### DATA RECORDS

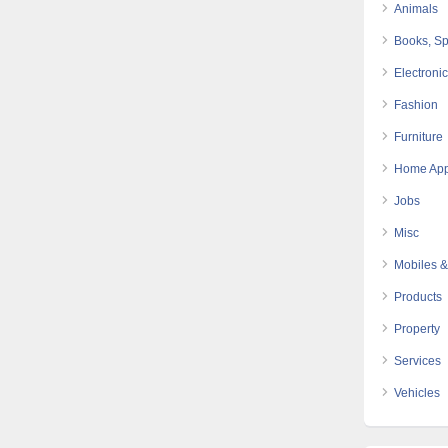
Animals
Books, Sp
Electroni
Fashion
Furniture
Home App
Jobs
Misc
Mobiles &
Products
Property
Services
Vehicles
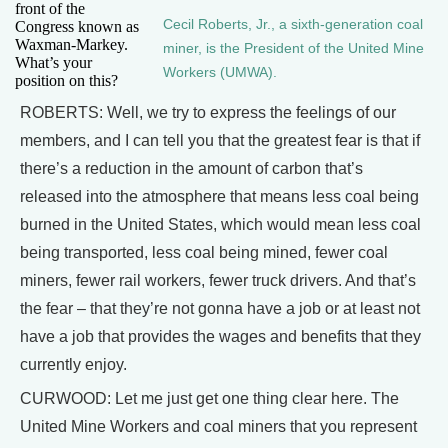
front of the
Cecil Roberts, Jr., a sixth-generation coal
Congress known as
Waxman-Markey.
miner, is the President of the United Mine
What’s your
Workers (UMWA).
position on this?
ROBERTS: Well, we try to express the feelings of our
members, and I can tell you that the greatest fear is that if
there’s a reduction in the amount of carbon that’s
released into the atmosphere that means less coal being
burned in the United States, which would mean less coal
being transported, less coal being mined, fewer coal
miners, fewer rail workers, fewer truck drivers. And that’s
the fear – that they’re not gonna have a job or at least not
have a job that provides the wages and benefits that they
currently enjoy.
CURWOOD: Let me just get one thing clear here. The
United Mine Workers and coal miners that you represent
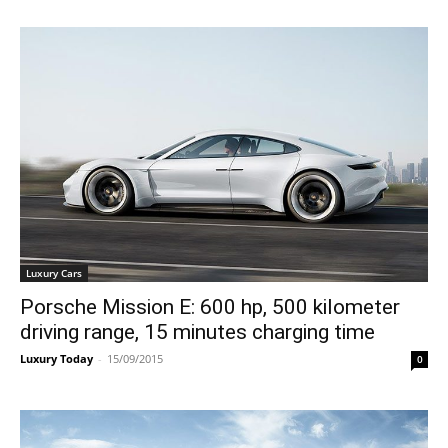
Luxury Cars
Porsche Mission E: 600 hp, 500 kilometer
driving range, 15 minutes charging time
Luxury Today
-
15/09/2015
0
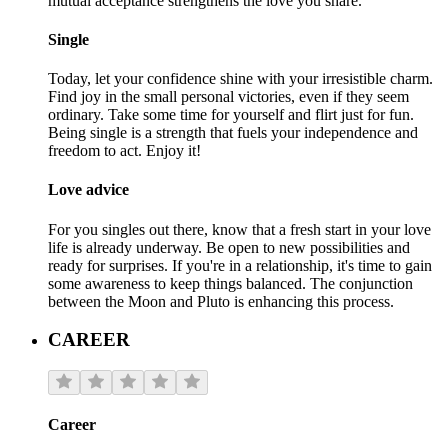
mutual acceptance strengthens the love you share.
Single
Today, let your confidence shine with your irresistible charm.
Find joy in the small personal victories, even if they seem
ordinary. Take some time for yourself and flirt just for fun.
Being single is a strength that fuels your independence and
freedom to act. Enjoy it!
Love advice
For you singles out there, know that a fresh start in your love
life is already underway. Be open to new possibilities and
ready for surprises. If you're in a relationship, it's time to gain
some awareness to keep things balanced. The conjunction
between the Moon and Pluto is enhancing this process.
CAREER
Career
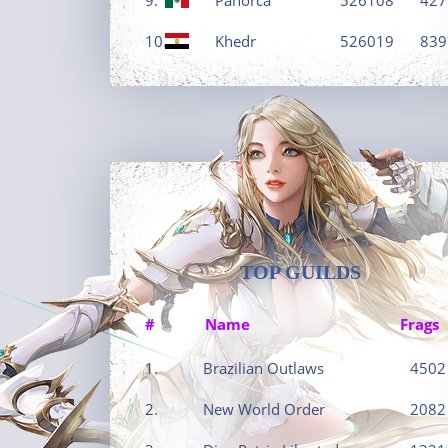
10.
Khedr
526019
839
TOP GUILDS
#
Name
Frags
1.
Brazilian Outlaws
4502
2.
New World Order
2082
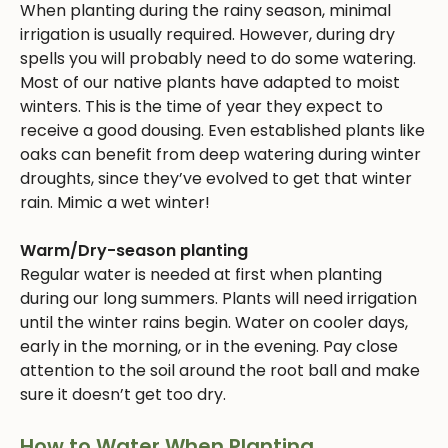
When planting during the rainy season, minimal
irrigation is usually required. However, during dry
spells you will probably need to do some watering.
Most of our native plants have adapted to moist
winters. This is the time of year they expect to
receive a good dousing. Even established plants like
oaks can benefit from deep watering during winter
droughts, since they’ve evolved to get that winter
rain. Mimic a wet winter!
Warm/Dry-season planting
Regular water is needed at first when planting
during our long summers. Plants will need irrigation
until the winter rains begin. Water on cooler days,
early in the morning, or in the evening. Pay close
attention to the soil around the root ball and make
sure it doesn’t get too dry.
How to Water When Planting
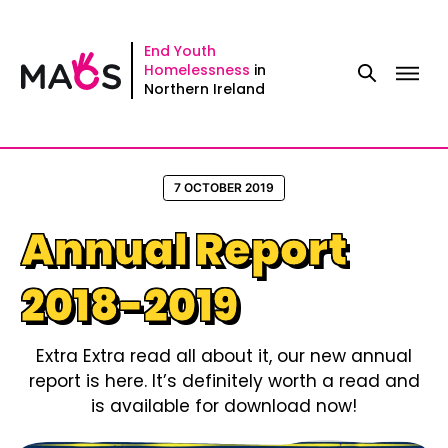
Skip
to
End Youth
Homelessness
in
content
Northern Ireland
7 OCTOBER 2019
Annual Report
2018-2019
Extra Extra read all about it, our new annual
report is here. It’s definitely worth a read and
is available for download now!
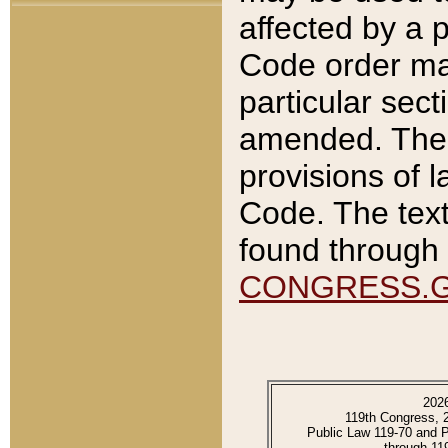
affected by a p
Code order ma
particular sec
amended. The 
provisions of l
Code. The text
found through 
CONGRESS.
202
119th Congress, 
Public Law 119-70 and 
through 11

######

| TASK DESCRIPTION |
Copy out every line in the entries above that holds "they".

| THE ANSWER |
the fear – that they’re not gonna have a job or at least not
have a job that provides the wages and benefits that they
Find joy in the small personal victories, even if they seem
winters. This is the time of year they expect to
droughts, since they’ve evolved to get that winter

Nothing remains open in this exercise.